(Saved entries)
----------------
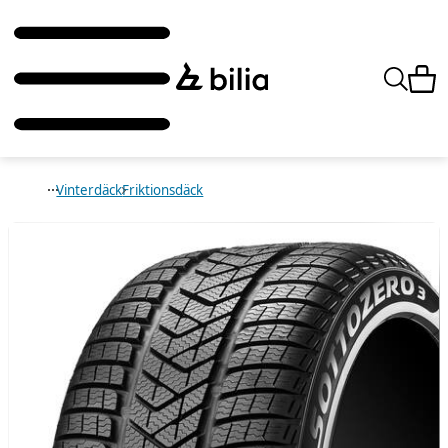
Vinterdäck
Friktionsdäck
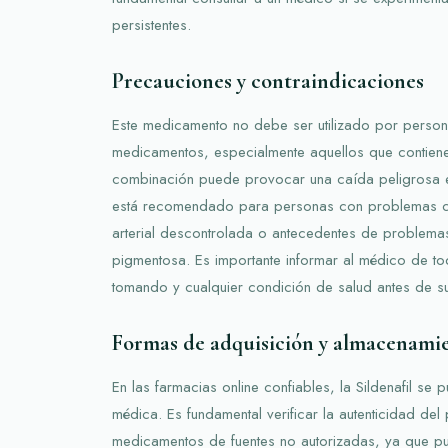
persistentes.
Precauciones y contraindicaciones
Este medicamento no debe ser utilizado por person
medicamentos, especialmente aquellos que contienen
combinación puede provocar una caída peligrosa e
está recomendado para personas con problemas c
arterial descontrolada o antecedentes de problemas 
pigmentosa. Es importante informar al médico de to
tomando y cualquier condición de salud antes de s
Formas de adquisición y almacenami
En las farmacias online confiables, la Sildenafil se 
médica. Es fundamental verificar la autenticidad del
medicamentos de fuentes no autorizadas, ya que pu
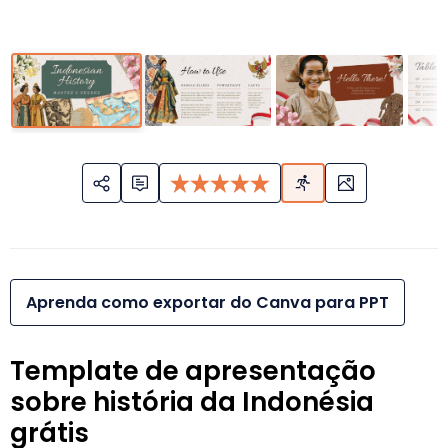
Aprenda como exportar do Canva para PPT
Template de apresentação
sobre história da Indonésia
grátis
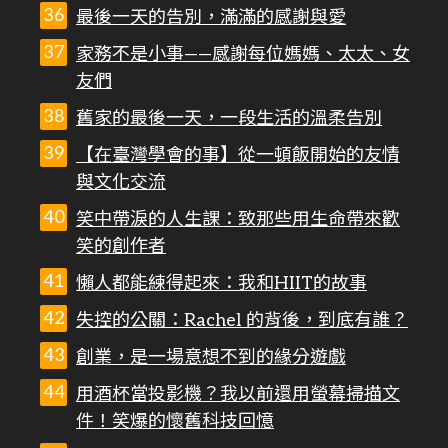
最後一天的告別，滿滿的感謝與愛
家務不是小事——感謝每位媽媽、太太、女
友們
舊家的最後一天，一段生活的溫柔告別
【在臺灣學會的事】從一頓飯開始的友情
與文化交流
笑中帶淚的人生課：致那些用生命帶來歡
笑的創作者
懶人都能練得起來：我和HIIT的故事
失控的公關：Rachel 的背後，到底有誰？
創業，是一場意想不到的緣分遊戲
用酒杯當投影機？我以前還用螢幕掃描文
件！笑爆的懷舊科技回憶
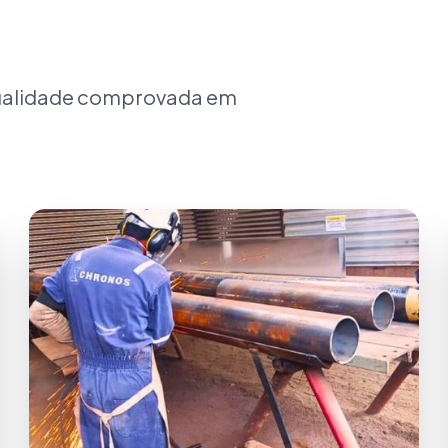
qualidade comprovada em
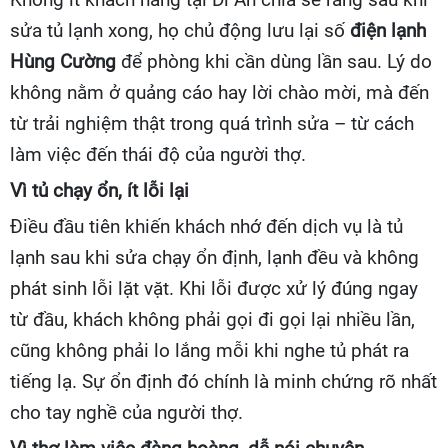
sửa tủ lạnh xong, họ chủ động lưu lại số
điện lạnh
Hùng Cường
để phòng khi cần dùng lần sau. Lý do
không nằm ở quảng cáo hay lời chào mời, mà đến
từ trải nghiệm thật trong quá trình sửa – từ cách
làm việc đến thái độ của người thợ.
Vì tủ chạy ổn, ít lỗi lại
Điều đầu tiên khiến khách nhớ đến dịch vụ là tủ
lạnh sau khi sửa chạy ổn định, lạnh đều và không
phát sinh lỗi lặt vặt. Khi lỗi được xử lý đúng ngay
từ đầu, khách không phải gọi đi gọi lại nhiều lần,
cũng không phải lo lắng mỗi khi nghe tủ phát ra
tiếng lạ. Sự ổn định đó chính là minh chứng rõ nhất
cho tay nghề của người thợ.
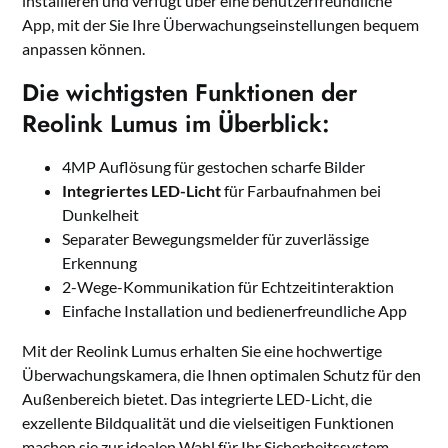
installieren und verfügt über eine benutzerfreundliche
App, mit der Sie Ihre Überwachungseinstellungen bequem
anpassen können.
Die wichtigsten Funktionen der
Reolink Lumus im Überblick:
4MP Auflösung für gestochen scharfe Bilder
Integriertes LED-Licht
für Farbaufnahmen bei
Dunkelheit
Separater Bewegungsmelder für zuverlässige
Erkennung
2-Wege-Kommunikation für Echtzeitinteraktion
Einfache Installation und bedienerfreundliche App
Mit der Reolink Lumus erhalten Sie eine hochwertige
Überwachungskamera, die Ihnen optimalen Schutz für den
Außenbereich bietet. Das integrierte LED-Licht, die
exzellente Bildqualität und die vielseitigen Funktionen
machen sie zur idealen Wahl für Ihr Sicherheitssystem.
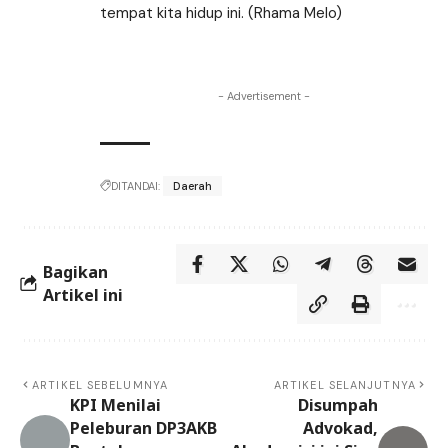
tempat kita hidup ini. (Rhama Melo)
- Advertisement -
DITANDAI:
Daerah
Bagikan
Artikel ini
ARTIKEL SEBELUMNYA
ARTIKEL SELANJUTNYA
KPI Menilai
Disumpah
Peleburan DP3AKB
Advokad,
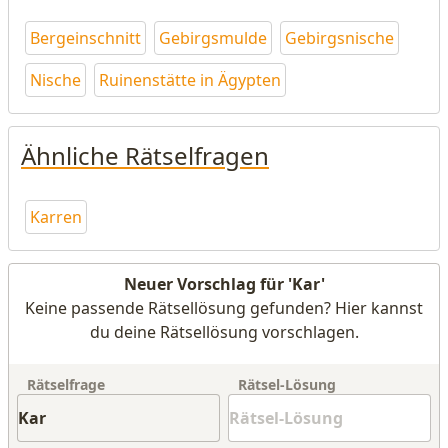
Bergeinschnitt
Gebirgsmulde
Gebirgsnische
Nische
Ruinenstätte in Ägypten
Ähnliche Rätselfragen
Karren
Neuer Vorschlag für 'Kar'
Keine passende Rätsellösung gefunden? Hier kannst
du deine Rätsellösung vorschlagen.
Rätselfrage
Rätsel-Lösung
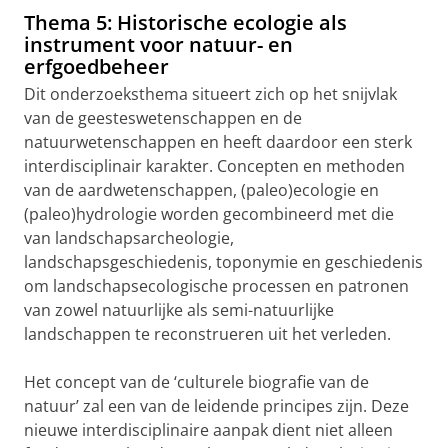
Thema 5: Historische ecologie als
instrument voor natuur- en
erfgoedbeheer
Dit onderzoeksthema situeert zich op het snijvlak
van de geesteswetenschappen en de
natuurwetenschappen en heeft daardoor een sterk
interdisciplinair karakter. Concepten en methoden
van de aardwetenschappen, (paleo)ecologie en
(paleo)hydrologie worden gecombineerd met die
van landschapsarcheologie,
landschapsgeschiedenis, toponymie en geschiedenis
om landschapsecologische processen en patronen
van zowel natuurlijke als semi-natuurlijke
landschappen te reconstrueren uit het verleden.
Het concept van de ‘culturele biografie van de
natuur’ zal een van de leidende principes zijn. Deze
nieuwe interdisciplinaire aanpak dient niet alleen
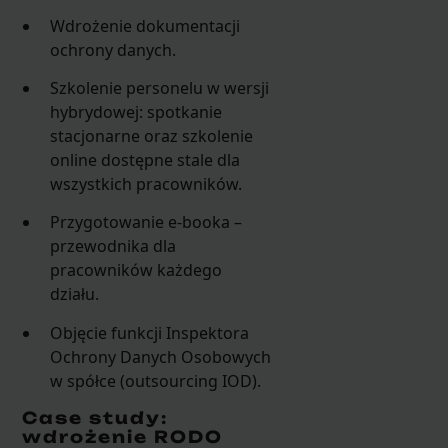
Wdrożenie dokumentacji
ochrony danych.
Szkolenie personelu w wersji
hybrydowej: spotkanie
stacjonarne oraz szkolenie
online dostępne stale dla
wszystkich pracowników.
Przygotowanie e-booka –
przewodnika dla
pracowników każdego
działu.
Objęcie funkcji Inspektora
Ochrony Danych Osobowych
w spółce (outsourcing IOD).
Case study:
wdrożenie RODO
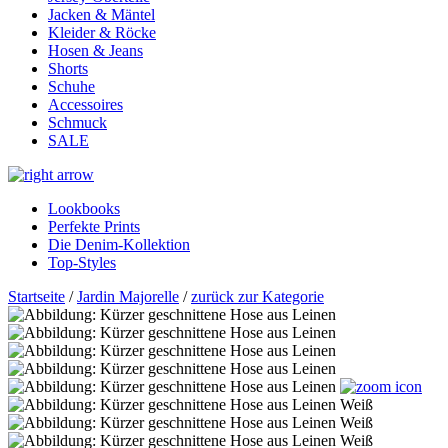
Jacken & Mäntel
Kleider & Röcke
Hosen & Jeans
Shorts
Schuhe
Accessoires
Schmuck
SALE
Lookbooks
Perfekte Prints
Die Denim-Kollektion
Top-Styles
Startseite
/
Jardin Majorelle
/
zurück zur Kategorie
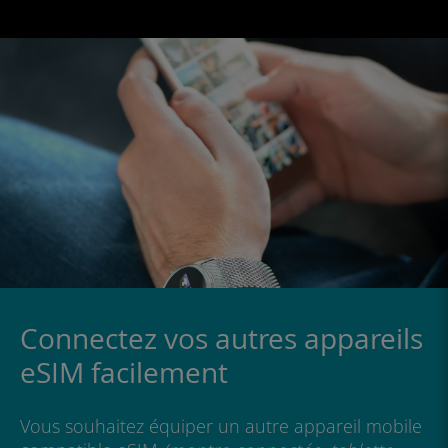
iOS iPhone
iPadOS
Android
Windows 10
Windows 11
Connectez vos autres appareils
eSIM facilement
Vous souhaitez équiper un autre appareil mobile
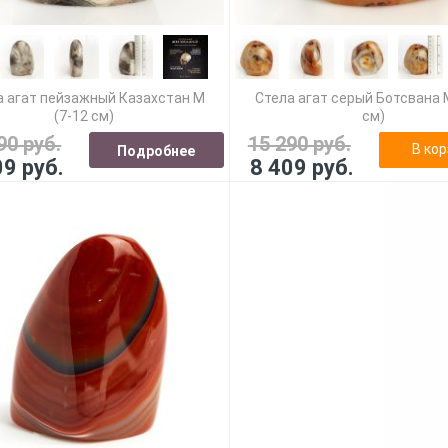
а агат пейзажный Казахстан M
Стела агат серый Ботсвана 
(7-12 см)
см)
90 руб.
15 290 руб.
В кор
Подробнее
09 руб.
8 409 руб.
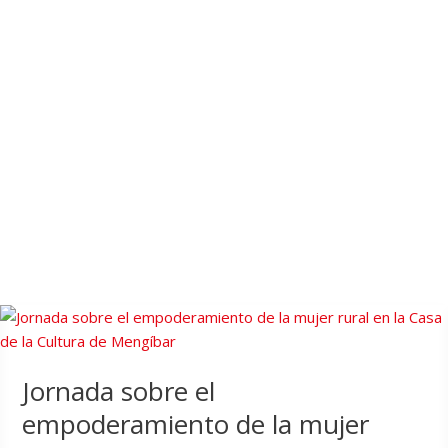
Jornada sobre el
empoderamiento de la mujer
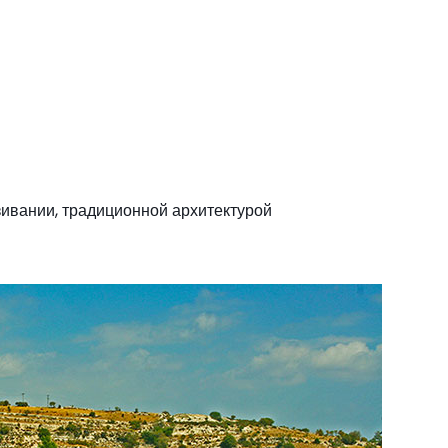
зивании, традиционной архитектурой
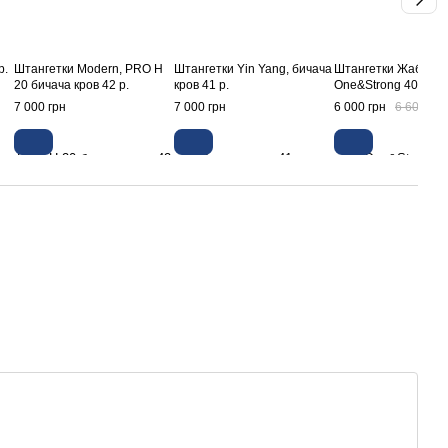
р.
Штангетки Modern, PRO H
Штангетки Yin Yang, бичача
Штангетки Жаботінс
20 бичача кров 42 р.
кров 41 р.
One&Strong 40р.
7 000 грн
7 000 грн
6 000 грн
6 600 грн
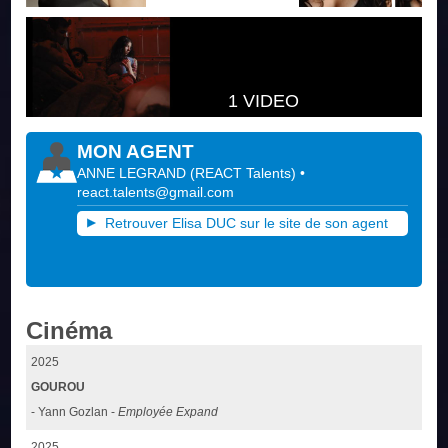
1 VIDEO
MON AGENT
ANNE LEGRAND
(
REACT Talents
)
•
react.talents@gmail.com
Retrouver Elisa DUC sur le site de son agent
Cinéma
2025
GOUROU
- Yann Gozlan -
Employée Expand
2025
----------------
Problem statement: Output the records above exactly; leave out the pictures.

Expected output:
Vinterdäck
Friktionsdäck
persistentes.
Precauciones y contraindicaciones
Este medicamento no debe ser utilizado por person
medicamentos, especialmente aquellos que contienen
combinación puede provocar una caída peligrosa e
está recomendado para personas con problemas c
arterial descontrolada o antecedentes de problemas 
pigmentosa. Es importante informar al médico de to
tomando y cualquier condición de salud antes de s
Formas de adquisición y almacenami
En las farmacias online confiables, la Sildenafil se 
médica. Es fundamental verificar la autenticidad del
medicamentos de fuentes no autorizadas, ya que pu
Aprenda como exportar do Canva para PPT
Template de apresentação
sobre história da Indonésia
grátis
最後一天的告別，滿滿的感謝與愛
家務不是小事——感謝每位媽媽、太太、女
友們
舊家的最後一天，一段生活的溫柔告別
【在臺灣學會的事】從一頓飯開始的友情
與文化交流
笑中帶淚的人生課：致那些用生命帶來歡
笑的創作者
懶人都能練得起來：我和HIIT的故事
失控的公關：Rachel 的背後，到底有誰？
創業，是一場意想不到的緣分遊戲
用酒杯當投影機？我以前還用螢幕掃描文
件！笑爆的懷舊科技回憶
qualidade comprovada em
sửa tủ lạnh xong, họ chủ động lưu lại số
điện lạnh
Hùng Cường
để phòng khi cần dùng lần sau. Lý do
không nằm ở quảng cáo hay lời chào mời, mà đến
từ trải nghiệm thật trong quá trình sửa – từ cách
làm việc đến thái độ của người thợ.
Vì tủ chạy ổn, ít lỗi lại
Điều đầu tiên khiến khách nhớ đến dịch vụ là tủ
lạnh sau khi sửa chạy ổn định, lạnh đều và không
phát sinh lỗi lặt vặt. Khi lỗi được xử lý đúng ngay
từ đầu, khách không phải gọi đi gọi lại nhiều lần,
cũng không phải lo lắng mỗi khi nghe tủ phát ra
tiếng lạ. Sự ổn định đó chính là minh chứng rõ nhất
cho tay nghề của người thợ.
installieren und verfügt über eine benutzerfreundliche
App, mit der Sie Ihre Überwachungseinstellungen bequem
anpassen können.
Die wichtigsten Funktionen der
Reolink Lumus im Überblick:
4MP Auflösung für gestochen scharfe Bilder
Integriertes LED-Licht
für Farbaufnahmen bei
Dunkelheit
Separater Bewegungsmelder für zuverlässige
Erkennung
2-Wege-Kommunikation für Echtzeitinteraktion
Einfache Installation und bedienerfreundliche App
Mit der Reolink Lumus erhalten Sie eine hochwertige
Überwachungskamera, die Ihnen optimalen Schutz für den
Außenbereich bietet. Das integrierte LED-Licht, die
exzellente Bildqualität und die vielseitigen Funktionen
machen sie zur idealen Wahl für Ihr Sicherheitssystem.
tempat kita hidup ini. (Rhama Melo)
- Advertisement -
DITANDAI:
Daerah
Bagikan
Artikel ini
ARTIKEL SEBELUMNYA
ARTIKEL SELANJUTNYA
KPI Menilai
Disumpah
Peleburan DP3AKB
Advokad,
Bergeinschnitt
Gebirgsmulde
Gebirgsnische
Nische
Ruinenstätte in Ägypten
Ähnliche Rätselfragen
Karren
Neuer Vorschlag für 'Kar'
Keine passende Rätsellösung gefunden? Hier kannst
du deine Rätsellösung vorschlagen.
Rätselfrage
Rätsel-Lösung
Thema 5: Historische ecologie als
instrument voor natuur- en
erfgoedbeheer
Dit onderzoeksthema situeert zich op het snijvlak
van de geesteswetenschappen en de
natuurwetenschappen en heeft daardoor een sterk
interdisciplinair karakter. Concepten en methoden
van de aardwetenschappen, (paleo)ecologie en
(paleo)hydrologie worden gecombineerd met die
van landschapsarcheologie,
landschapsgeschiedenis, toponymie en geschiedenis
om landschapsecologische processen en patronen
van zowel natuurlijke als semi-natuurlijke
landschappen te reconstrueren uit het verleden.
Het concept van de ‘culturele biografie van de
natuur’ zal een van de leidende principes zijn. Deze
nieuwe interdisciplinaire aanpak dient niet alleen
Wdrożenie dokumentacji
ochrony danych.
Szkolenie personelu w wersji
hybrydowej: spotkanie
stacjonarne oraz szkolenie
online dostępne stale dla
wszystkich pracowników.
Przygotowanie e-booka –
przewodnika dla
pracowników każdego
działu.
Objęcie funkcji Inspektora
Ochrony Danych Osobowych
w spółce (outsourcing IOD).
Case study:
wdrożenie RODO
Jacken & Mäntel
Kleider & Röcke
Hosen & Jeans
Shorts
Schuhe
Accessoires
Schmuck
SALE
Lookbooks
Perfekte Prints
Die Denim-Kollektion
Top-Styles
Startseite
/
Jardin Majorelle
/
zurück zur Kategorie
iOS iPhone
iPadOS
Android
Windows 10
Windows 11
Connectez vos autres appareils
eSIM facilement
Vous souhaitez équiper un autre appareil mobile
а агат пейзажный Казахстан M
Стела агат серый Ботсвана 
(7-12 см)
см)
90 руб.
15 290 руб.
В кор
Подробнее
09 руб.
8 409 руб.
Jornada sobre el
empoderamiento de la mujer
зивании, традиционной архитектурой
р.
Штангетки Modern, PRO H
Штангетки Yin Yang, бичача
Штангетки Жаботінс
20 бичача кров 42 р.
кров 41 р.
One&Strong 40р.
7 000 грн
7 000 грн
6 000 грн
6 600 грн
1 VIDEO
MON AGENT
ANNE LEGRAND
(
REACT Talents
)
•
react.talents@gmail.com
Retrouver Elisa DUC sur le site de son agent
Cinéma
2025
GOUROU
- Yann Gozlan -
Employée Expand
2025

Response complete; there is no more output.